Lab 4: Quantile Regression

Setup

We will need to load the following packages before proceeding:

DoorDash ETAs — Thinking Like the ETA Team!

Imagine you have just joined the DoorDash ETA (Estimated Time of Arrival) team as a Data Scientist. Your manager does not care about “average delivery time” in the abstract; they care about customer promises:

“Most orders should arrive around ___ minutes.”
“But we should warn customers that it could take as long as ___ minutes.”
“And we need to understand how staffing and congestion shift those numbers.”

This warmup is about learning the tool that matches that reality: Quantile regression.

Important Key Mindset Shift

In this setting, focusing only on the Ordinary Least-squares (OLS) conditional mean \(\mathbb{E}(Y \mid X)\) is often not the right target.
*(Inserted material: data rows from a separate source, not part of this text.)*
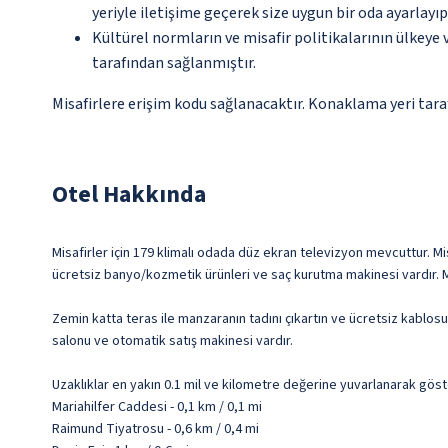
yeriyle iletişime geçerek size uygun bir oda ayarlayı
Kültürel normların ve misafir politikalarının ülkeye
tarafından sağlanmıştır.
Misafirlere erişim kodu sağlanacaktır. Konaklama yeri tarafı
Otel Hakkında
Misafirler için 179 klimalı odada düz ekran televizyon mevcuttur. Mis
ücretsiz banyo/kozmetik ürünleri ve saç kurutma makinesi vardır. M
Zemin katta teras ile manzaranın tadını çıkartın ve ücretsiz kablos
salonu ve otomatik satış makinesi vardır.
Uzaklıklar en yakın 0.1 mil ve kilometre değerine yuvarlanarak göst
Mariahilfer Caddesi - 0,1 km / 0,1 mi
Raimund Tiyatrosu - 0,6 km / 0,4 mi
Let us suppose that DoorDash lives and dies by the median (typical experience), upper quantiles (late orders, disappointed customers), and lower quantiles (early orders and possibly happier customers).

About the Dataset

The DoorDash ETA dataset contains historical delivery records from early 2015, where each observation corresponds to a single food delivery order. The response of interest is the total delivery duration, defined as the time between when an order is placed (created_at) and when it is delivered (actual_delivery_time).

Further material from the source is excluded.